A point too often missed in discussion.

In fact, I would assume that Darwin's concentration was on the effects of selection pressures after sexual reproduction had become a routine part of biological processes on Earth.

What the processes were before that remain virtually anybody's guess. Which is why Miller's experiment is useful. If nothing else, like Edison's research, it may tell us what didn't work to bring about life's origin.

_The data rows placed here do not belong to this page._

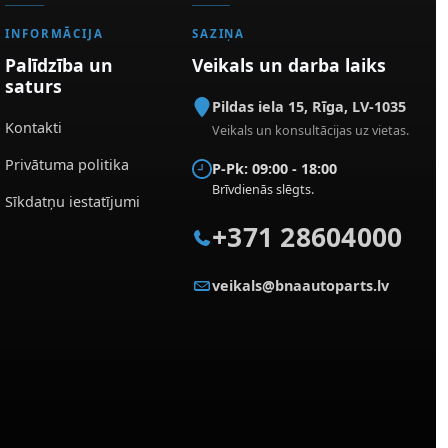
INFORMĀCIJA
SAZIŅA
Palīdzība un
Veikals un darba laiks
saturs
Pildas iela 15
,
Rīga
,
LV-1035
Kontakti
Veikals un konsultācijas uz vietas.
Privātuma politika
P-Pk: 09:00 - 18:00
Brīvdienās slēgts.
Sīkdatņu iestatījumi
+371 28604000
veikals@bnaautoparts.lv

Your point about the handedness of life's molecules is a valid one, but it also indicates that the opportunity for these molecules to get together and dance may have occurred even earlier in the time sequence than Miller and Urey had seemed to suggest.

If development in space is what gives amino acids their lopsidedness, then a method of surviving atmospheric entry must also be theirs.

Researchers and advocates are often challenged to reproduce such events in a test tube or laboratory. Well, no one has equipped a laboratory anywhere with more pots and pools and warm dusty corners than primordial Earth provided a few billion years ago! And it was in operation for a very long time! Moving continents apart by a few centimeters a year is nothing compared to coaxing molecules into becoming a junkyard umbrella.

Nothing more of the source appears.